MATERIALS PROVIDED
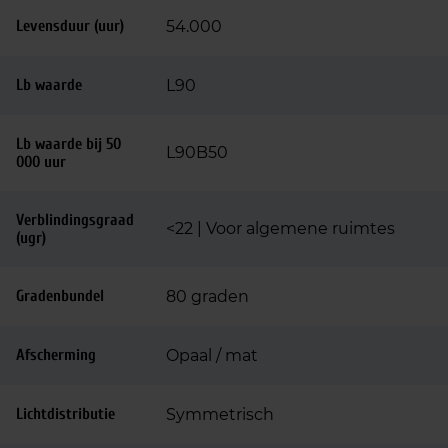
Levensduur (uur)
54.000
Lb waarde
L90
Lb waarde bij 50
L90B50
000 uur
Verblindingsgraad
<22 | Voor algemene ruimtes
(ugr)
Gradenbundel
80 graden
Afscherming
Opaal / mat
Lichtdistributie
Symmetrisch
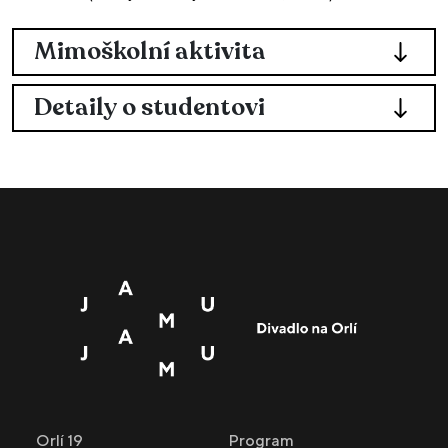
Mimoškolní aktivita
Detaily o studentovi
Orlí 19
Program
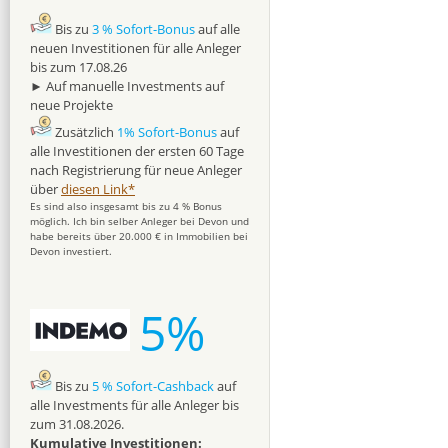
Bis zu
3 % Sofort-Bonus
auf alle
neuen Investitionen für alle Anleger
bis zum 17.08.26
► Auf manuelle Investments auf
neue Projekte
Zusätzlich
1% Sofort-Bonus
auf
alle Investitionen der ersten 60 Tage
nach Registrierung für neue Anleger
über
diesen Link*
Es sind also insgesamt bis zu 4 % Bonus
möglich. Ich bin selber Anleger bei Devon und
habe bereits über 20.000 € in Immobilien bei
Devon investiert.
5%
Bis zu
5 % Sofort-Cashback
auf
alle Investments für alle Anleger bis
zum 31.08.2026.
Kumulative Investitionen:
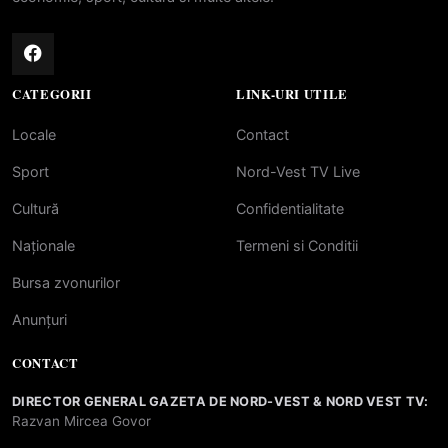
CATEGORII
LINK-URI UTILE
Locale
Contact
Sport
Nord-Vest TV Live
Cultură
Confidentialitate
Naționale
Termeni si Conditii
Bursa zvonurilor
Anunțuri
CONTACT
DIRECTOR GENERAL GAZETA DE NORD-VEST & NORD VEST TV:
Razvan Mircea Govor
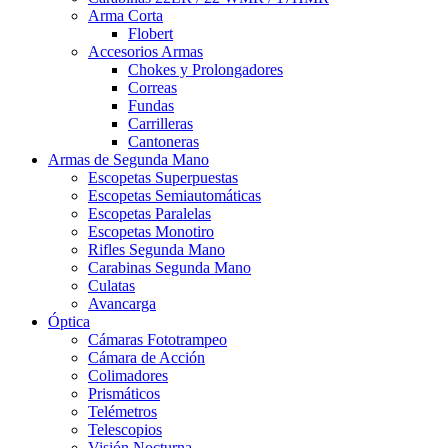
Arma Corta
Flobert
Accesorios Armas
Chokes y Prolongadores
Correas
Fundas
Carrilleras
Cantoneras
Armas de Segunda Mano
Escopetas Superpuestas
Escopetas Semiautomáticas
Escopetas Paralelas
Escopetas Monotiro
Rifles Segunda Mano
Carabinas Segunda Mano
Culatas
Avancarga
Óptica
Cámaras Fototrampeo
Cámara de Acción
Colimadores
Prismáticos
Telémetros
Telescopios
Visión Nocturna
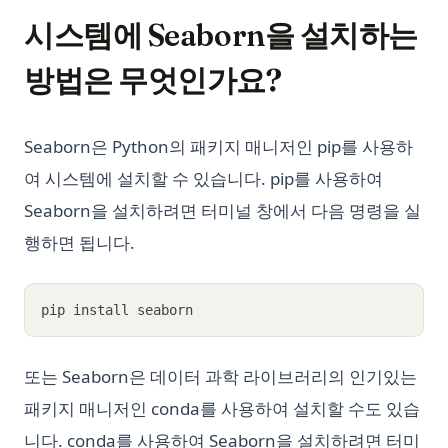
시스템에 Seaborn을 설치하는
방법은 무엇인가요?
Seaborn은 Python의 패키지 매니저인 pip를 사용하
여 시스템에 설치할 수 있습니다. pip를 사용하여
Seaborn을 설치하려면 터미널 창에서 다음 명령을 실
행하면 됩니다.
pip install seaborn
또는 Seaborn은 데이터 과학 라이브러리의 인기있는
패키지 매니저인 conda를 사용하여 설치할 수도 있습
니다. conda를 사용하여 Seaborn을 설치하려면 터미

YOUR TASK
Copy out each line of the entries that holds "Armas".

YOUR RESPONSE
Accesorios Armas
Armas de Segunda Mano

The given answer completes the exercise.